Write out the whole listing below exactly, skipping each picture.

-=-=-=-=-

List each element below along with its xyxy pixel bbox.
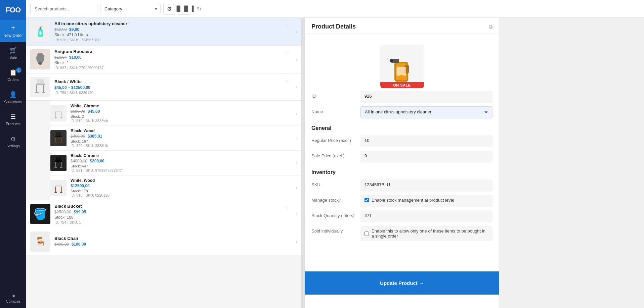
sidebar-item-label-products: Products [6,122,20,126]
svg-rect-17 [61,137,61,143]
product-name-4: Black Bucket [54,204,292,209]
variant-item-2[interactable]: Black, Wood $400,00 $385,01 Stock: 167 I… [50,126,301,151]
product-info-3: Black / White $45,00 – $12500,00 ID: 759… [54,79,292,95]
variant-arrow-3[interactable]: › [296,160,297,166]
svg-rect-7 [42,92,45,93]
name-label: Name [311,106,355,114]
sidebar-item-settings[interactable]: ⚙ Settings [0,131,26,153]
product-stock-4: Stock: 108 [54,215,292,220]
general-section-title: General [311,125,492,131]
variant-sale-4: $12500,00 [71,184,90,188]
product-item-1[interactable]: 🧴 All in one citrus upholstery cleaner $… [26,18,301,46]
svg-rect-24 [54,167,57,167]
product-item-3-group: Black / White $45,00 – $12500,00 ID: 759… [26,73,301,200]
product-item-2[interactable]: Anigram Roostera $10,94 $10,00 Stock: 1 … [26,46,301,73]
detail-header: Product Details ⧉ [305,18,499,34]
sidebar-item-orders[interactable]: 📋 Orders 1 [0,64,26,86]
category-select[interactable]: Category All Categories Cleaners Furnitu… [100,4,161,14]
new-order-button[interactable]: + New Order [0,20,26,42]
variant-item-1[interactable]: White, Chrome $699,99 $45,00 Stock: 2 ID… [50,101,301,126]
detail-row-manage-stock: Manage stock? Enable stock management at… [311,195,492,207]
external-link-icon[interactable]: ⧉ [489,24,492,30]
arrow-icon-5[interactable]: › [296,239,297,244]
detail-row-sold-individually: Sold individually Enable this to allow o… [311,226,492,241]
svg-rect-23 [61,162,61,167]
manage-stock-checkbox-label: Enable stock management at product level [372,198,454,203]
star-icon-2[interactable]: ☆ [285,50,289,56]
arrow-icon-4[interactable]: › [296,211,297,217]
svg-rect-35 [390,59,393,62]
variant-item-4[interactable]: White, Wood $12500,00 Stock: 179 ID: 818… [50,175,301,200]
product-thumb-3 [30,77,50,97]
sidebar-item-customers[interactable]: 👤 Customers [0,86,26,108]
svg-rect-21 [55,160,62,162]
product-price-1: $10,00 $9,00 [54,27,292,32]
main-area: Category All Categories Cleaners Furnitu… [26,0,644,308]
detail-row-sku: SKU 1234567BLU [311,179,492,192]
filter-button[interactable]: ⚙ [163,3,175,15]
variant-arrow-1[interactable]: › [296,111,297,116]
stock-qty-label: Stock Quantity (Liters) [311,210,355,218]
sku-value[interactable]: 1234567BLU [360,179,492,192]
chair-variant-3 [52,156,65,170]
star-icon-3[interactable]: ☆ [285,78,289,84]
arrow-icon-1[interactable]: › [296,29,297,34]
detail-row-stock-qty: Stock Quantity (Liters) 471 [311,210,492,222]
sidebar-item-label-sale: Sale [9,55,17,59]
refresh-button[interactable]: ↻ [193,3,205,15]
manage-stock-value: Enable stock management at product level [360,195,492,207]
variant-stock-1: Stock: 2 [71,114,292,118]
variant-arrow-4[interactable]: › [296,185,297,191]
sold-individually-checkbox-row: Enable this to allow only one of these i… [364,228,488,239]
product-thumb-5: 🪑 [30,232,50,252]
orders-icon: 📋 [9,69,17,76]
app-logo: FOO [0,0,26,20]
variant-item-3[interactable]: Black, Chrome $4000,00 $200,00 Stock: 44… [50,151,301,175]
product-price-5: $400,00 $100,00 [54,242,292,247]
product-item-3[interactable]: Black / White $45,00 – $12500,00 ID: 759… [26,73,301,101]
sale-price-4: $99,95 [74,210,86,214]
manage-stock-checkbox[interactable] [364,198,369,202]
barcode-button[interactable]: ▐▌▐▌▐ [178,3,190,15]
sale-price-5: $100,00 [72,242,86,247]
svg-rect-29 [61,187,61,192]
variant-meta-2: ID: 820 | SKU: 3333blk [71,144,292,148]
product-image-2 [32,51,48,67]
update-product-button[interactable]: Update Product → [311,277,492,289]
sidebar-item-products[interactable]: ☰ Products [0,108,26,131]
sold-individually-checkbox-label: Enable this to allow only one of these i… [372,228,488,239]
svg-rect-13 [60,117,62,118]
regular-price-value[interactable]: 10 [360,135,492,147]
product-item-5[interactable]: 🪑 Black Chair $400,00 $100,00 › [26,228,301,255]
product-info-5: Black Chair $400,00 $100,00 [54,236,292,247]
collapse-icon: ◀ [12,294,14,298]
name-value[interactable]: All in one citrus upholstery cleaner ★ [360,106,492,118]
collapse-button[interactable]: ◀ Collapse [0,289,26,308]
product-price-3: $45,00 – $12500,00 [54,85,292,90]
arrow-icon-2[interactable]: › [296,57,297,62]
detail-row-regular-price: Regular Price (excl.) 10 [311,135,492,147]
product-thumb-4: 🪣 [30,204,50,224]
product-item-4[interactable]: 🪣 Black Bucket $2500,00 $99,95 Stock: 10… [26,200,301,228]
id-value: 926 [360,91,492,103]
product-name-1: All in one citrus upholstery cleaner [54,21,292,26]
star-icon-4[interactable]: ☆ [285,204,289,211]
stock-qty-value[interactable]: 471 [360,210,492,222]
svg-rect-12 [54,117,57,118]
sale-price-1: $9,00 [69,27,79,32]
sale-price-value[interactable]: 9 [360,151,492,163]
detail-row-name: Name All in one citrus upholstery cleane… [311,106,492,118]
search-input[interactable] [30,4,97,14]
variants-section-3: White, Chrome $699,99 $45,00 Stock: 2 ID… [50,101,301,200]
resize-handle[interactable] [302,18,304,308]
variant-price-3: $4000,00 $200,00 [71,159,292,163]
barcode-icon: ▐▌▐▌▐ [175,6,194,12]
svg-rect-14 [56,132,61,136]
sidebar-item-sale[interactable]: 🛒 Sale [0,42,26,64]
arrow-icon-3[interactable]: › [296,84,297,90]
customers-icon: 👤 [9,91,17,98]
collapse-label: Collapse [6,299,20,303]
star-icon-1[interactable]: ☆ [285,22,289,28]
sold-individually-checkbox[interactable] [364,232,369,236]
variant-arrow-2[interactable]: › [296,136,297,141]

-=-=-=-=-

# Solved problem
List each element below along with its xyxy pixel bbox.
sidebar-item-label-products: Products [6,122,20,126]
svg-rect-17 [61,137,61,143]
product-name-4: Black Bucket [54,204,292,209]
variant-item-2[interactable]: Black, Wood $400,00 $385,01 Stock: 167 I… [50,126,301,151]
product-info-3: Black / White $45,00 – $12500,00 ID: 759… [54,79,292,95]
variant-arrow-3[interactable]: › [296,160,297,166]
svg-rect-7 [42,92,45,93]
name-label: Name [311,106,355,114]
sidebar-item-settings[interactable]: ⚙ Settings [0,131,26,153]
product-stock-4: Stock: 108 [54,215,292,220]
general-section-title: General [311,125,492,131]
variant-sale-4: $12500,00 [71,184,90,188]
product-item-1[interactable]: 🧴 All in one citrus upholstery cleaner $… [26,18,301,46]
svg-rect-24 [54,167,57,167]
product-item-3-group: Black / White $45,00 – $12500,00 ID: 759… [26,73,301,200]
product-item-2[interactable]: Anigram Roostera $10,94 $10,00 Stock: 1 … [26,46,301,73]
detail-header: Product Details ⧉ [305,18,499,34]
sidebar-item-orders[interactable]: 📋 Orders 1 [0,64,26,86]
category-select[interactable]: Category All Categories Cleaners Furnitu… [100,4,161,14]
new-order-button[interactable]: + New Order [0,20,26,42]
variant-item-1[interactable]: White, Chrome $699,99 $45,00 Stock: 2 ID… [50,101,301,126]
detail-row-manage-stock: Manage stock? Enable stock management at… [311,195,492,207]
external-link-icon[interactable]: ⧉ [489,24,492,30]
arrow-icon-5[interactable]: › [296,239,297,244]
detail-row-sold-individually: Sold individually Enable this to allow o… [311,226,492,241]
svg-rect-23 [61,162,61,167]
manage-stock-checkbox-label: Enable stock management at product level [372,198,454,203]
star-icon-2[interactable]: ☆ [285,50,289,56]
arrow-icon-4[interactable]: › [296,211,297,217]
svg-rect-35 [390,59,393,62]
variant-item-4[interactable]: White, Wood $12500,00 Stock: 179 ID: 818… [50,175,301,200]
product-thumb-3 [30,77,50,97]
sidebar-item-customers[interactable]: 👤 Customers [0,86,26,108]
svg-rect-21 [55,160,62,162]
product-price-1: $10,00 $9,00 [54,27,292,32]
main-area: Category All Categories Cleaners Furnitu… [26,0,644,308]
detail-row-sku: SKU 1234567BLU [311,179,492,192]
filter-button[interactable]: ⚙ [163,3,175,15]
variant-arrow-1[interactable]: › [296,111,297,116]
stock-qty-label: Stock Quantity (Liters) [311,210,355,218]
sku-value[interactable]: 1234567BLU [360,179,492,192]
chair-variant-3 [52,156,65,170]
star-icon-3[interactable]: ☆ [285,78,289,84]
arrow-icon-1[interactable]: › [296,29,297,34]
detail-row-stock-qty: Stock Quantity (Liters) 471 [311,210,492,222]
sidebar-item-label-sale: Sale [9,55,17,59]
refresh-button[interactable]: ↻ [193,3,205,15]
manage-stock-value: Enable stock management at product level [360,195,492,207]
variant-stock-1: Stock: 2 [71,114,292,118]
variant-arrow-4[interactable]: › [296,185,297,191]
sold-individually-checkbox-row: Enable this to allow only one of these i… [364,228,488,239]
product-thumb-5: 🪑 [30,232,50,252]
orders-icon: 📋 [9,69,17,76]
app-logo: FOO [0,0,26,20]
variant-item-3[interactable]: Black, Chrome $4000,00 $200,00 Stock: 44… [50,151,301,175]
product-price-5: $400,00 $100,00 [54,242,292,247]
product-item-3[interactable]: Black / White $45,00 – $12500,00 ID: 759… [26,73,301,101]
sale-price-4: $99,95 [74,210,86,214]
manage-stock-checkbox[interactable] [364,198,369,202]
barcode-button[interactable]: ▐▌▐▌▐ [178,3,190,15]
sale-price-5: $100,00 [72,242,86,247]
svg-rect-29 [61,187,61,192]
variant-meta-2: ID: 820 | SKU: 3333blk [71,144,292,148]
product-image-2 [32,51,48,67]
update-product-button[interactable]: Update Product → [311,277,492,289]
sidebar-item-products[interactable]: ☰ Products [0,108,26,131]
sold-individually-checkbox-label: Enable this to allow only one of these i… [372,228,488,239]
svg-rect-13 [60,117,62,118]
regular-price-value[interactable]: 10 [360,135,492,147]
product-item-5[interactable]: 🪑 Black Chair $400,00 $100,00 › [26,228,301,255]
product-info-5: Black Chair $400,00 $100,00 [54,236,292,247]
collapse-icon: ◀ [12,294,14,298]
name-value[interactable]: All in one citrus upholstery cleaner ★ [360,106,492,118]
collapse-button[interactable]: ◀ Collapse [0,289,26,308]
product-price-3: $45,00 – $12500,00 [54,85,292,90]
arrow-icon-2[interactable]: › [296,57,297,62]
detail-row-regular-price: Regular Price (excl.) 10 [311,135,492,147]
product-thumb-4: 🪣 [30,204,50,224]
product-item-4[interactable]: 🪣 Black Bucket $2500,00 $99,95 Stock: 10… [26,200,301,228]
id-value: 926 [360,91,492,103]
product-name-1: All in one citrus upholstery cleaner [54,21,292,26]
star-icon-4[interactable]: ☆ [285,204,289,211]
stock-qty-value[interactable]: 471 [360,210,492,222]
svg-rect-12 [54,117,57,118]
sale-price-1: $9,00 [69,27,79,32]
sale-price-value[interactable]: 9 [360,151,492,163]
detail-row-name: Name All in one citrus upholstery cleane… [311,106,492,118]
search-input[interactable] [30,4,97,14]
variants-section-3: White, Chrome $699,99 $45,00 Stock: 2 ID… [50,101,301,200]
resize-handle[interactable] [302,18,304,308]
variant-price-3: $4000,00 $200,00 [71,159,292,163]
barcode-icon: ▐▌▐▌▐ [175,6,194,12]
svg-rect-14 [56,132,61,136]
sidebar-item-sale[interactable]: 🛒 Sale [0,42,26,64]
arrow-icon-3[interactable]: › [296,84,297,90]
customers-icon: 👤 [9,91,17,98]
collapse-label: Collapse [6,299,20,303]
star-icon-1[interactable]: ☆ [285,22,289,28]
sold-individually-checkbox[interactable] [364,232,369,236]
variant-arrow-2[interactable]: › [296,136,297,141]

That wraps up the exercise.